Chaque jour encore, il s’en remet stoïquement à l’analyse de la journée écoulée – de sa performance crucifiée entre abscisse et ordonnée – et à la planification du lendemain. Il déplie chaque soir ce petit ordinateur lisse comme un galet, et y télécharge ses données de puissance.

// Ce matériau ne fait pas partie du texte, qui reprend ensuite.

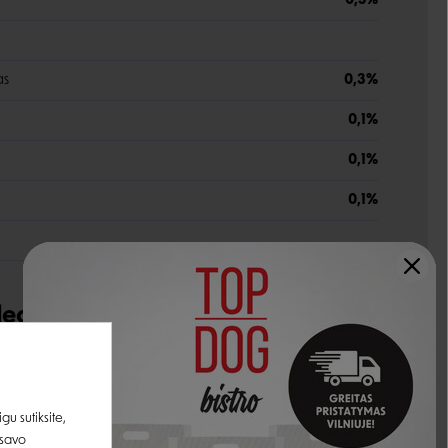
0,5%
as
0,3%
0,1%
0,1%
0,1%
udedamosios dalys
28%
16,5%
u sutiksite,
 savo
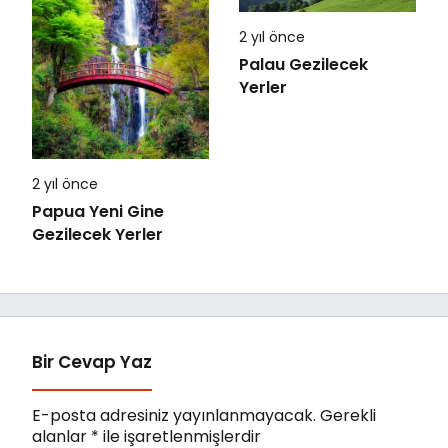
2 yıl önce
Palau Gezilecek
Yerler
2 yıl önce
Papua Yeni Gine
Gezilecek Yerler
Bir Cevap Yaz
E-posta adresiniz yayınlanmayacak.
Gerekli
alanlar
*
ile işaretlenmişlerdir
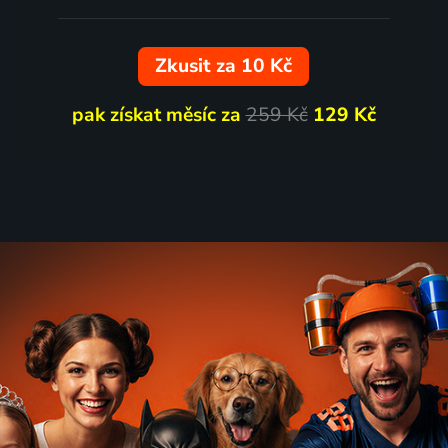
Zkusit za 10 Kč
pak získat měsíc za
259 Kč
129 Kč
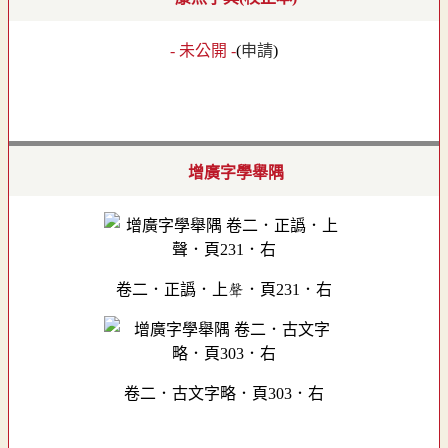
- 未公開 -
(
申請
)
增廣字學舉隅
卷二．正譌．上聲．頁231．右
卷二．古文字略．頁303．右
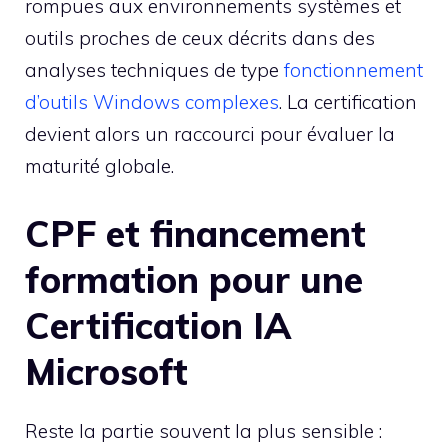
rompues aux environnements systèmes et
outils proches de ceux décrits dans des
analyses techniques de type
fonctionnement
d’outils Windows complexes
. La certification
devient alors un raccourci pour évaluer la
maturité globale.
CPF et financement
formation pour une
Certification IA
Microsoft
Reste la partie souvent la plus sensible :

À longueur de mois et d’années, il échange ses fichiers avec son entraîneur comme une sainte s’applique à son journal de piété.

Mais comment imaginer que la puissance de son corps croisse encore – comment s’est-il seulement pu faire qu’elle crût jusqu’à ce point – sans que finissent par se manifester, éruptives, bouillonnantes, enfin nues et inconvertibles, sa cruauté et sa violence ? Le jaillissement bestial, hagard, son appétit de sang, de graisse, et de merde. »

> Mes coureurs imaginaires, Olivier Haralambon, Premier Parallèle, 2019

> Olivier Haralambon, au terme de sa carrière cycliste, s’est accroché à l’écriture, comme on tente de tenir le rythme effréné d’une échappée. Auteur, avec Le Versant féroce de la joie, d’un formidable portrait de Frank Vandenbroucke, il a livré dans un deuxième élan littéraire — Le coureur et son ombre — un propos plus introspectif, laissant le rouleur en découdre seul à seul avec son vélo. Mes coureurs imaginaires, son troisième livre, dresse le portrait de cyclistes que nous avons tous croisé un jour.